Cada personaje de esta película tiene que vivir su propio fracaso sólo para encontrar un sentido más allá del que la realidad les está imponiendo. Cada uno rompe con el estereotipo del sueño americano, en donde todos son fuertes y exitosos, en donde cualquiera, con un poco de suerte puede ganar al final; todos, son personajes a contracorriente que aún así, permanecen irremediablemente en la realidad que los rechaza.
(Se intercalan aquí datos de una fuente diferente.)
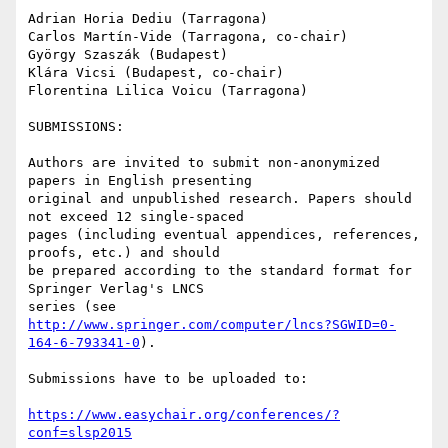
Adrian Horia Dediu (Tarragona)

Carlos Martín-Vide (Tarragona, co-chair)

György Szaszák (Budapest)

Klára Vicsi (Budapest, co-chair)

Florentina Lilica Voicu (Tarragona)

SUBMISSIONS:

Authors are invited to submit non-anonymized 
papers in English presenting

original and unpublished research. Papers should 
not exceed 12 single-spaced

pages (including eventual appendices, references, 
proofs, etc.) and should

be prepared according to the standard format for 
Springer Verlag's LNCS

series (see 
http://www.springer.com/computer/lncs?SGWID=0-
164-6-793341-0
).

Submissions have to be uploaded to:

https://www.easychair.org/conferences/?
conf=slsp2015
Un excelente guión va manejando un ritmo alegre y constante que acompaña perfectamente a la historia y a los personajes; tomando una historia para romper lo que anteriormente hemos dicho, romper con la presión y el falso afán de ser siempre un ganador. Unos personajes simples, bien redondeados, que parten del cliché sin quedarse en él y que terminan por ser algo mucho más que personajes ingeniosos; todos, incluso la pequeña Olive Hoover (Abigail Breslin), son antihéroes bien hechos y manejados.
Una dirección simple al igual que los actores. Encontramos en el filme una delicia visual por la sobriedad que tiene, a pesar del ritmo tan dinámico que maneja el montaje. Encuadres básicos y hermosos, resaltando los colores, objetos y lugares comunes para el contexto de la película. Planos generales de la carretera y de nuestros personajes en ella, mostrándonos la soledad y la inseguridad que todos ellos tienen, cámara en mano realizando planos más cerrados y close up’s que nos hacen ver esas bases no sólidas que cada miembro de la familia tiene. Todo esto haciendo compañía de una banda sonora genial, compuesta en su mayoría por el grupo “DeVotchKa” que va desde el pop y el folk, hasta algo más regional como una versión de La Llorona interpretada por “Una Volta”

Una película poco convencional para un par de creadores salidos de Mtv, tiene mucho que ofrecer en cuanto a un contenido fuerte y bien parado, y un ritmo visual perfecto para ello. Nunca cae en situaciones repetitivas ni trata de agradar al espectador, sino que más bien trata en todo momento de moverlo y de no dejarlo en paz, incluso si tiene que hacerlo reír.

1 Comentarios de lectores:

Wolfie said...

si un tanto cuanto de acuerdo con este Jools , aunque pequeña señorita sunshine, no lo hubieran traducido, lo hubieran puesto mejor mejor pequeña señorita rayito de sol! Todo lo demas bien.